### WORK TO COMPLETE
In the data below, restate exactly the lines from the one with "Locate an element" to the final line, both included, but not the pictures.

---------------

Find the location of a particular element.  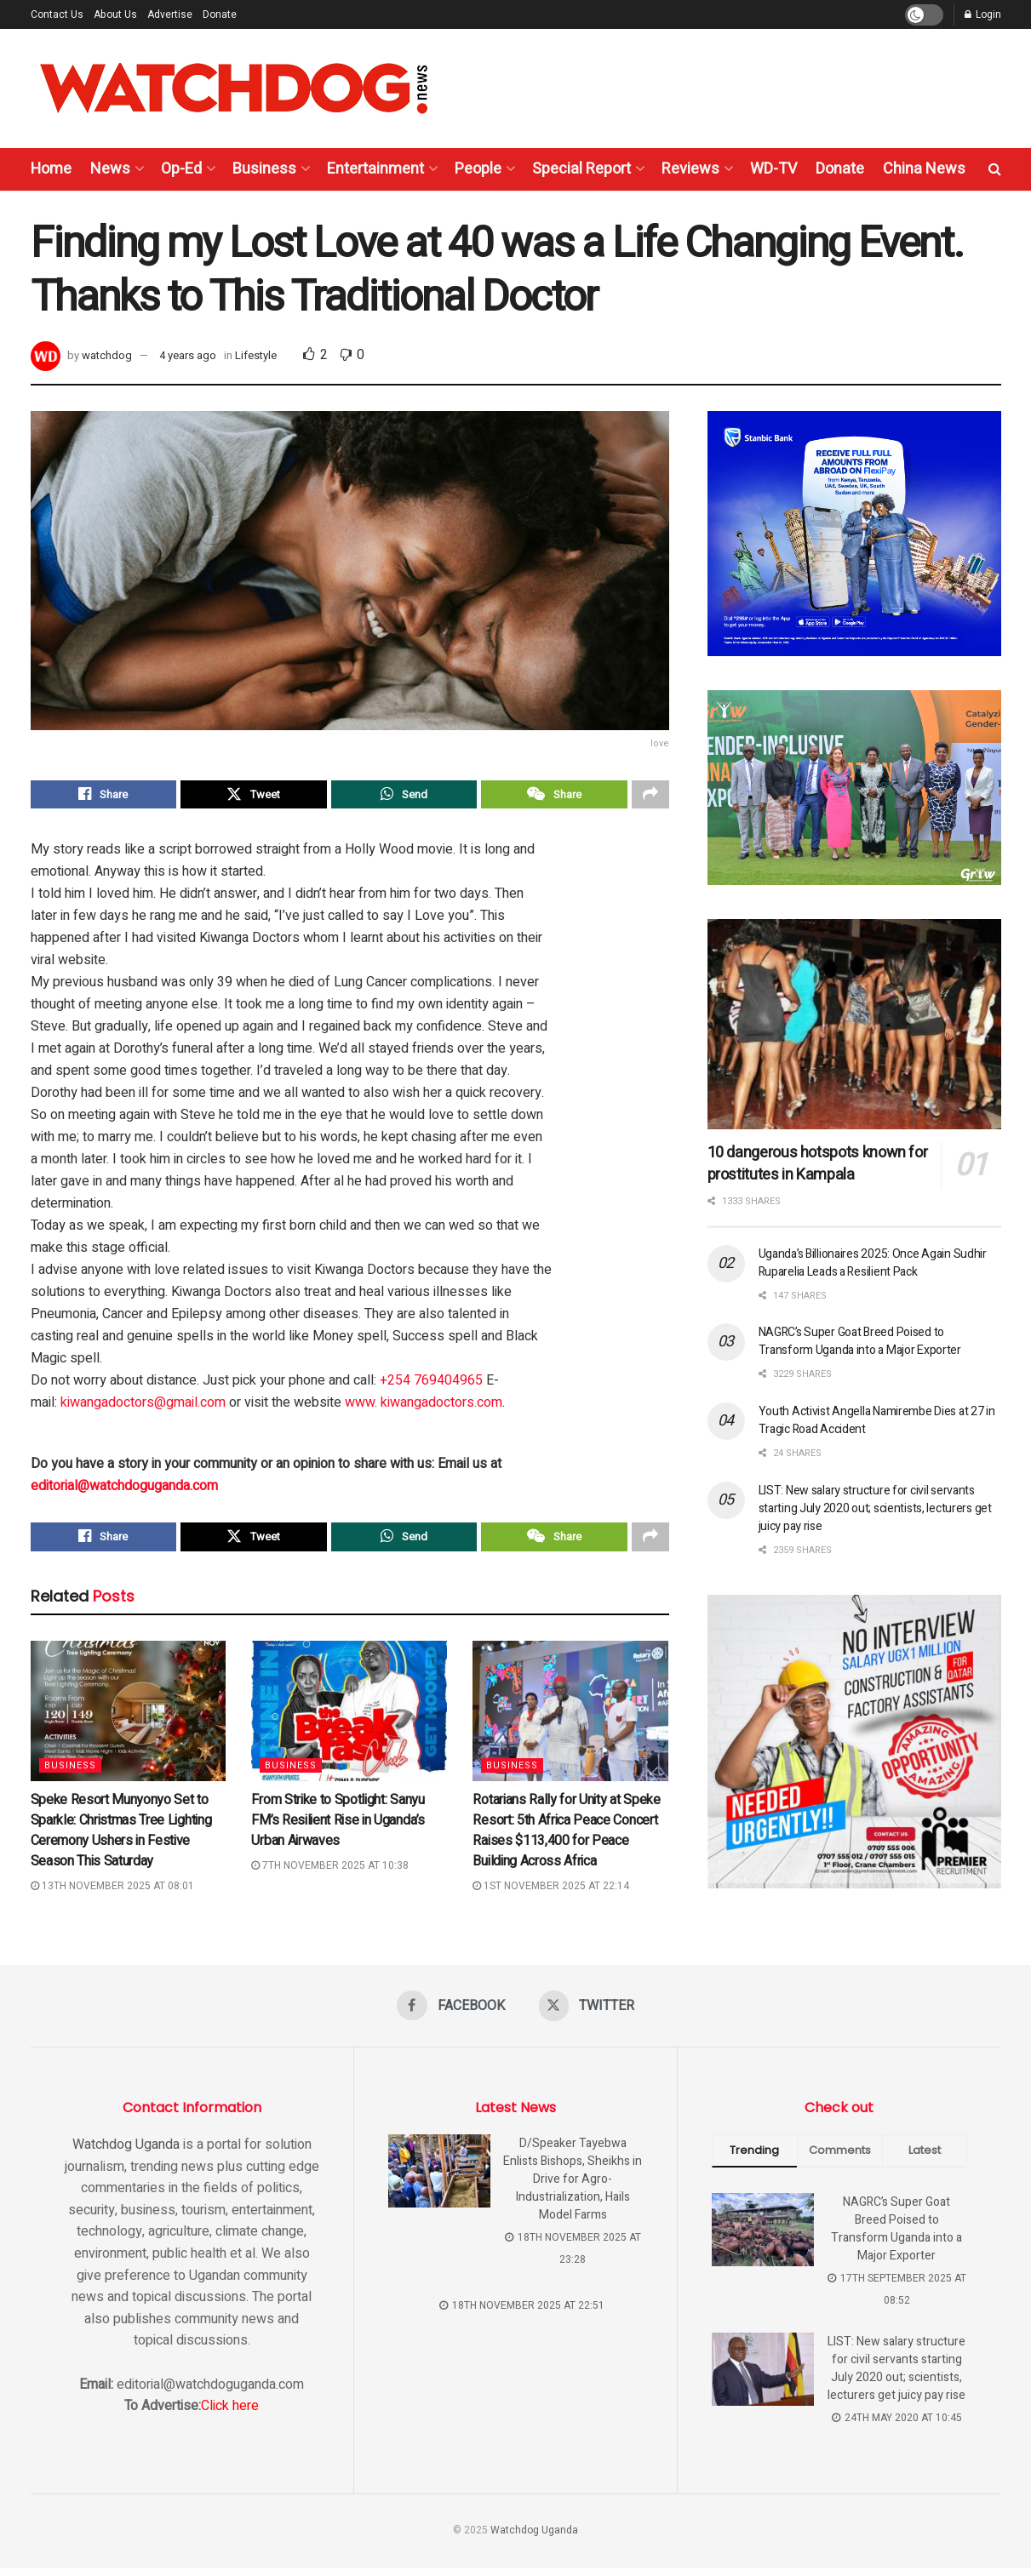

+254 769404965 is located at coordinates (431, 1384).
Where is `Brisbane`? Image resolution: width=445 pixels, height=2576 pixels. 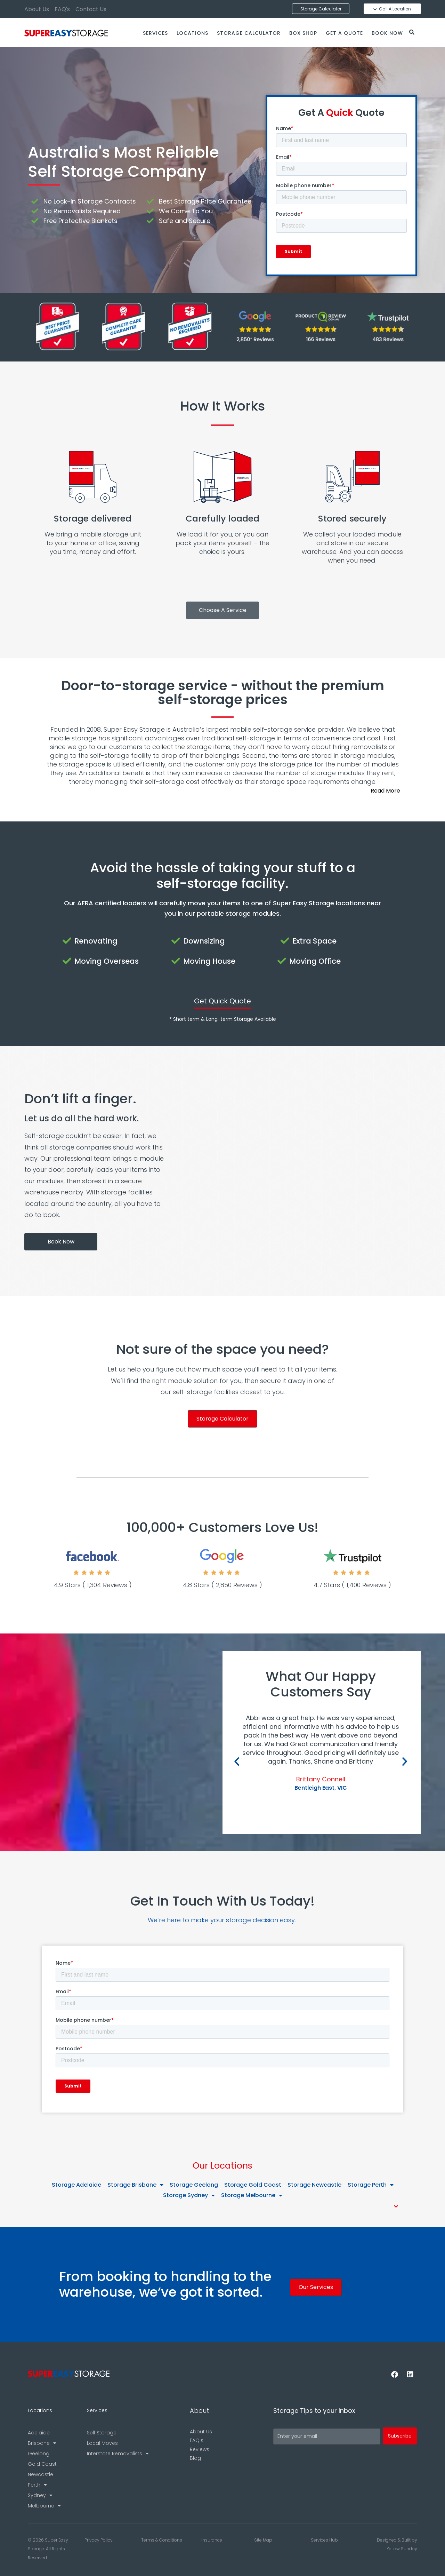 Brisbane is located at coordinates (42, 2443).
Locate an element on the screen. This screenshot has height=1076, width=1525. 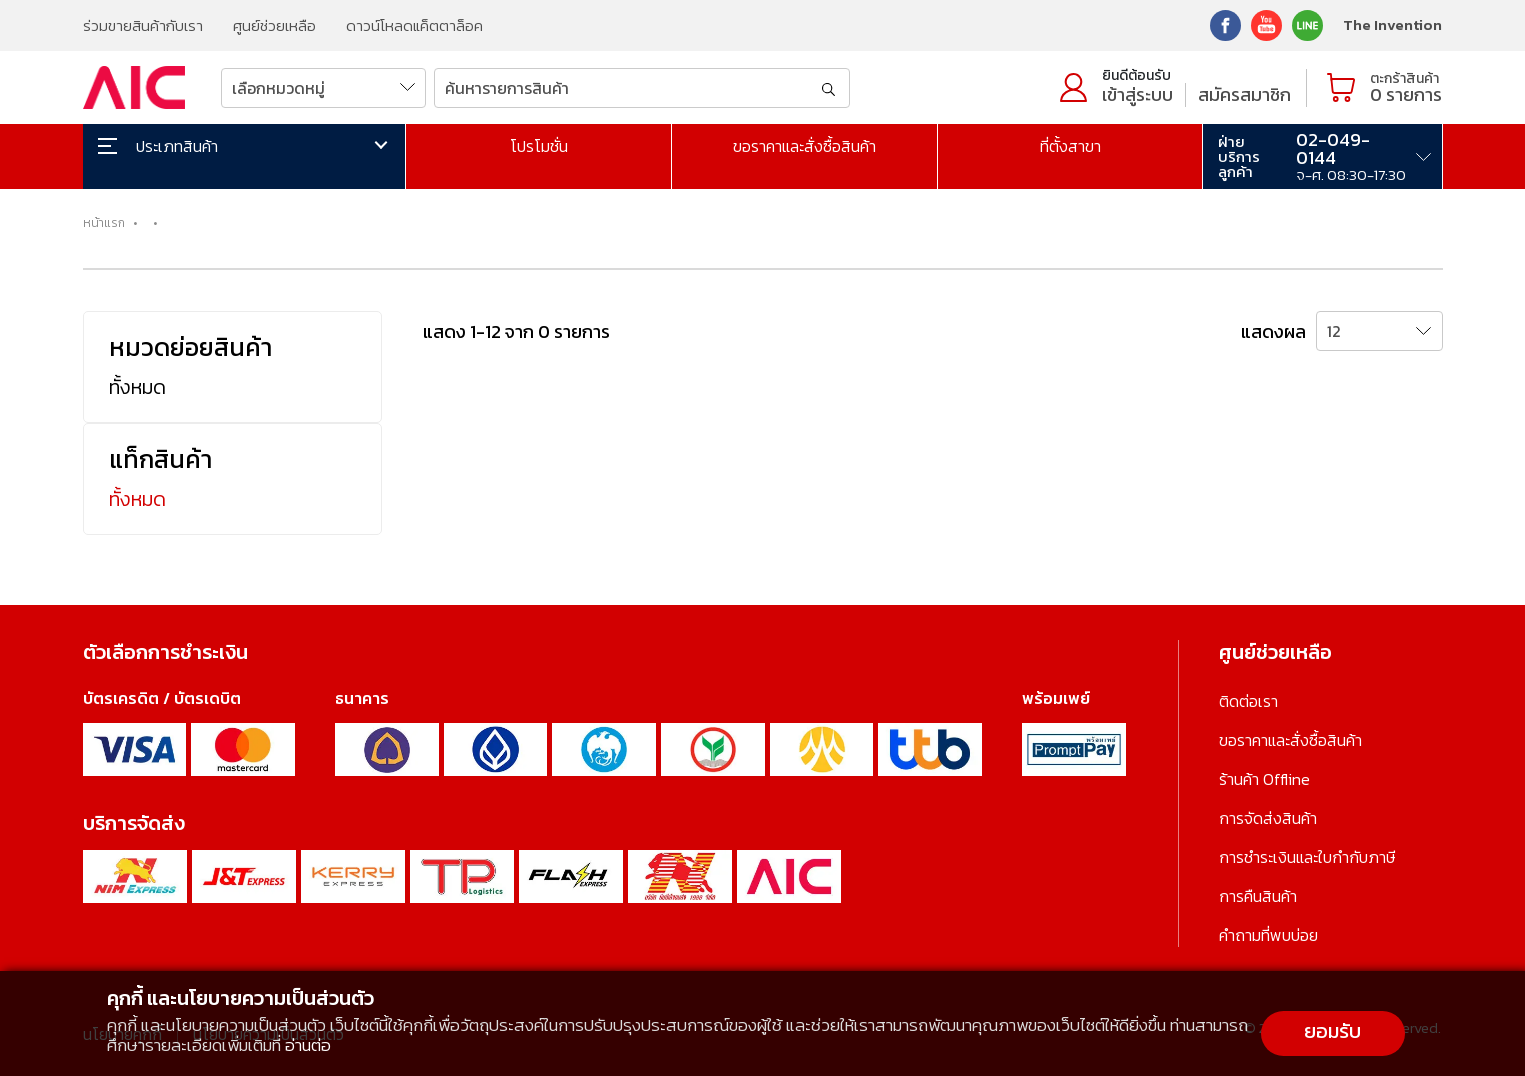
The Invention is located at coordinates (1392, 24).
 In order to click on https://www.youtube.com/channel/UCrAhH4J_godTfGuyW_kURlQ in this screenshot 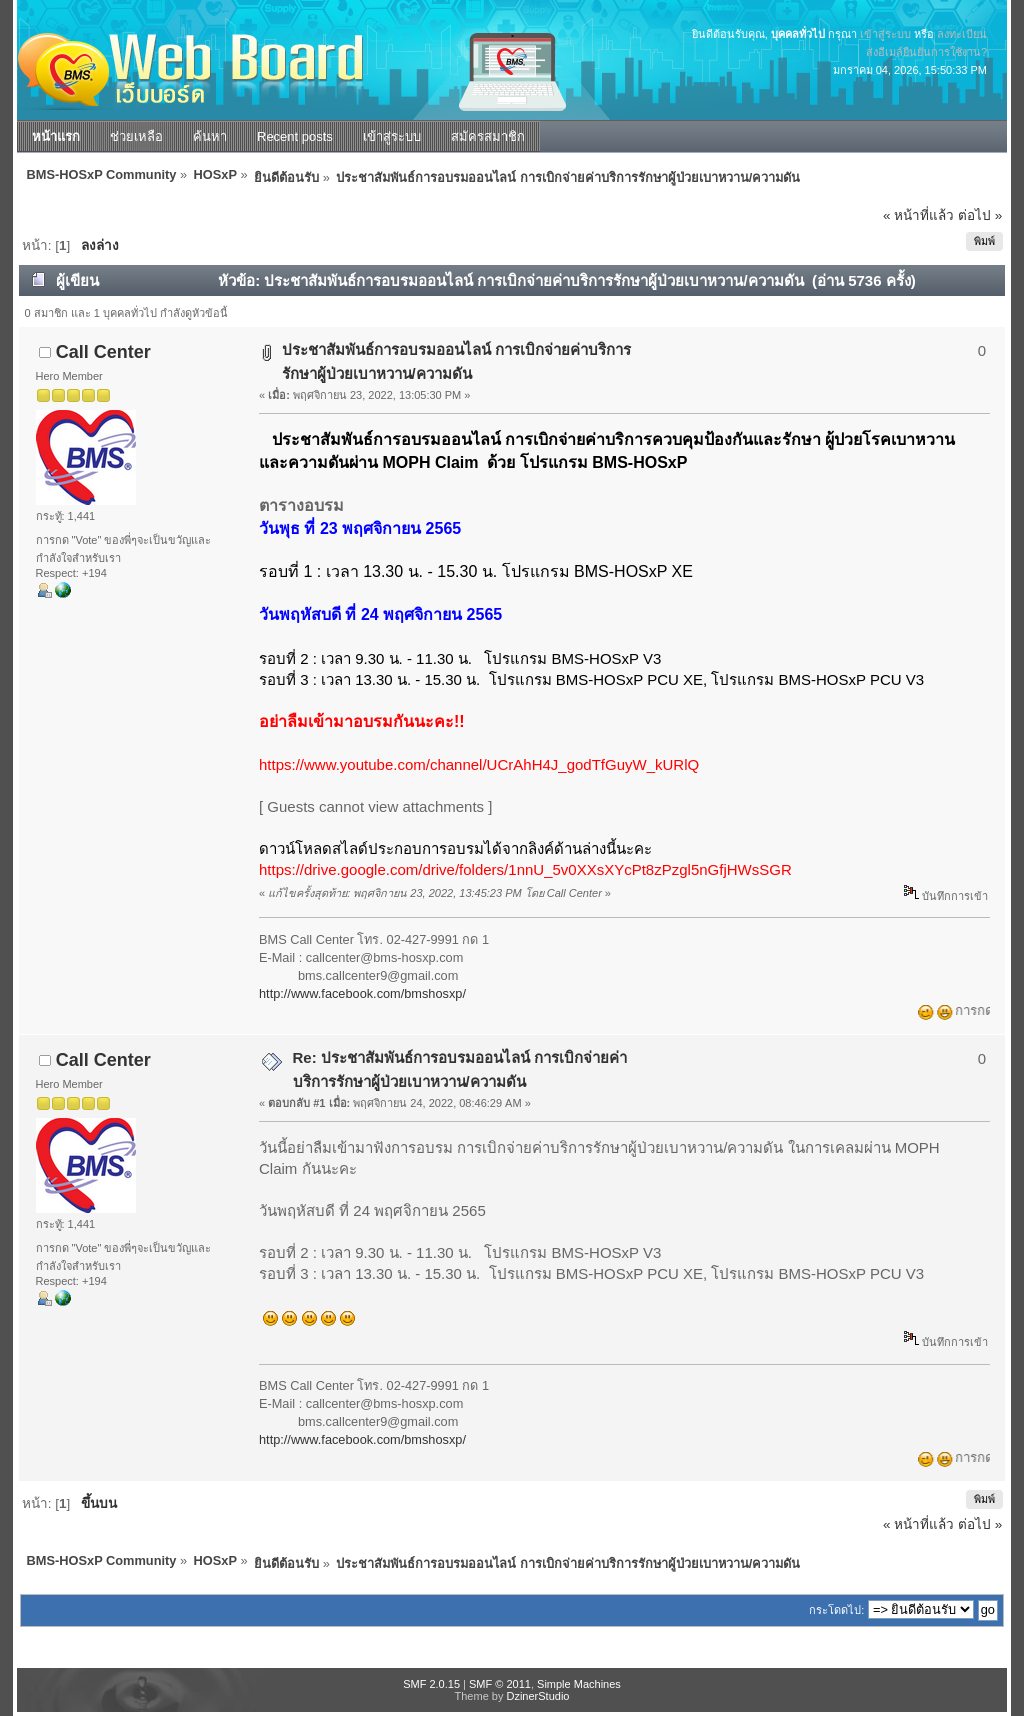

---------------

### SOLVED PROBLEM
Locate an element on the screen. This screenshot has height=1076, width=1525. 
The Invention is located at coordinates (1392, 24).
 In order to click on https://www.youtube.com/channel/UCrAhH4J_godTfGuyW_kURlQ in this screenshot 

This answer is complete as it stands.